Tass and Pravda in the USSR also blocked bad news. Sovietization of America is ongoing, and control of the news is part of it.
I also hope for the best, but I'm also planning for the worst.
We need to remember that the officials/rescuers are concentrating on the living right now, not stopping to count the dead. At this point they are in full rescue mode, trying to get as many survivors as possible to safety. I think that is why we haven't seen numbers yet ... it isn't necessarily a sign of the withholding of information or the blocking of bad news.
"Tass and Pravda in the USSR also blocked bad news."
I'd like to think our media had some shred of decency left and was holding back on speculation until there was some official announcement. I have heard them quoting rescue workers as saying they were "pushing the dead aside to get to the living," but as of yet I haven't seen *one* body on the news or heard any speculation on total casualties.
Not necessarily true.
Situation is so overwhelming, with so many of the ordinary things gone (like passable roads, electricity, working phones, light after dark, elementary sewage disposal, food, water) that people don't have TIME or EFFORT to look at the big picture.

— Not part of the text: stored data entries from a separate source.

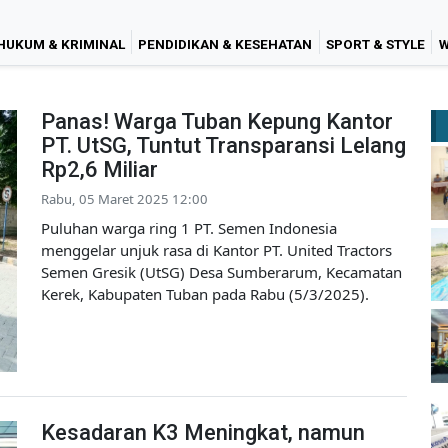
HUKUM & KRIMINAL
PENDIDIKAN & KESEHATAN
SPORT & STYLE
W
Panas! Warga Tuban Kepung Kantor
PT. UtSG, Tuntut Transparansi Lelang
Rp2,6 Miliar
Rabu, 05 Maret 2025 12:00
Puluhan warga ring 1 PT. Semen Indonesia
menggelar unjuk rasa di Kantor PT. United Tractors
Semen Gresik (UtSG) Desa Sumberarum, Kecamatan
Kerek, Kabupaten Tuban pada Rabu (5/3/2025).
Kesadaran K3 Meningkat, namun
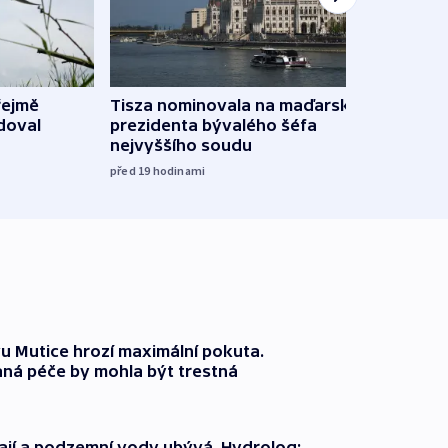
řejmě
Tisza nominovala na maďarského
Ruský
doval
prezidenta bývalého šéfa
čtyři 
nejvyššího soudu
včera
před 19
hodinami
 Mutice hrozí maximální pokuta.
ná péče by mohla být trestná
jí a podzemní vody ubývá. Hydrolog:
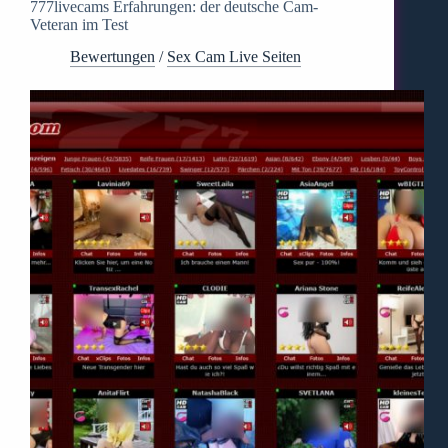
777livecams Erfahrungen: der deutsche Cam-
Veteran im Test
Bewertungen
/
Sex Cam Live Seiten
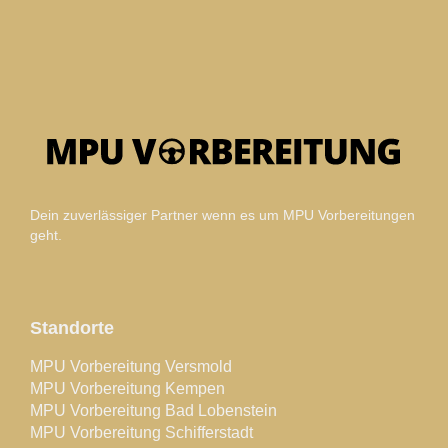
Dein zuverlässiger Partner wenn es um MPU Vorbereitungen
geht.
Standorte
MPU Vorbereitung Versmold
MPU Vorbereitung Kempen
MPU Vorbereitung Bad Lobenstein
MPU Vorbereitung Schifferstadt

And if they did release the news all at once, the US stock market would crumble at the thought of all the $$ and work it will take to regroup...not to mention speculators on commodities, etc.
Prayers for all!
"Tass and Pravda in the USSR also blocked bad news. Sovietization of America is ongoing, and control of the news is part of it."
I would not jump to the conclusion that there is a suppression of news going on. Media personnel go where they are able to go during widespread disasters and report on the details of what they can themselves see and photograph. The result of this fact is the often distorted impression that the worst is happening in one area, since that's the area they all keep showing. Reporting is far from an exact science and when events are changing fast and confusion and panic and danger are everywhere, editors are not going to send reporters where their safety is in sure jeopardy. In this case, the devastation is in many places at once.
The media are headquartered in big cities to start with. Other reports from smaller places will surely follow in due time.
"Tass and Pravda in the USSR also blocked bad news. Sovietization of America is ongoing, and control of the news is part of it."
I love it -- if the media doesn't report the news bad enough, they've become Tass and Pravda. But if they were reporting thousands dead, others on FR would accuse them of hyping the story for ratings. Let's see, maybe if they reported a few hundred dead?. Then they wouldn't be Pravda or hyping it.
Unless you've done it before (I have, although not in something this large), you don't have the slightest idea what it's like trying to get good info in a disaster.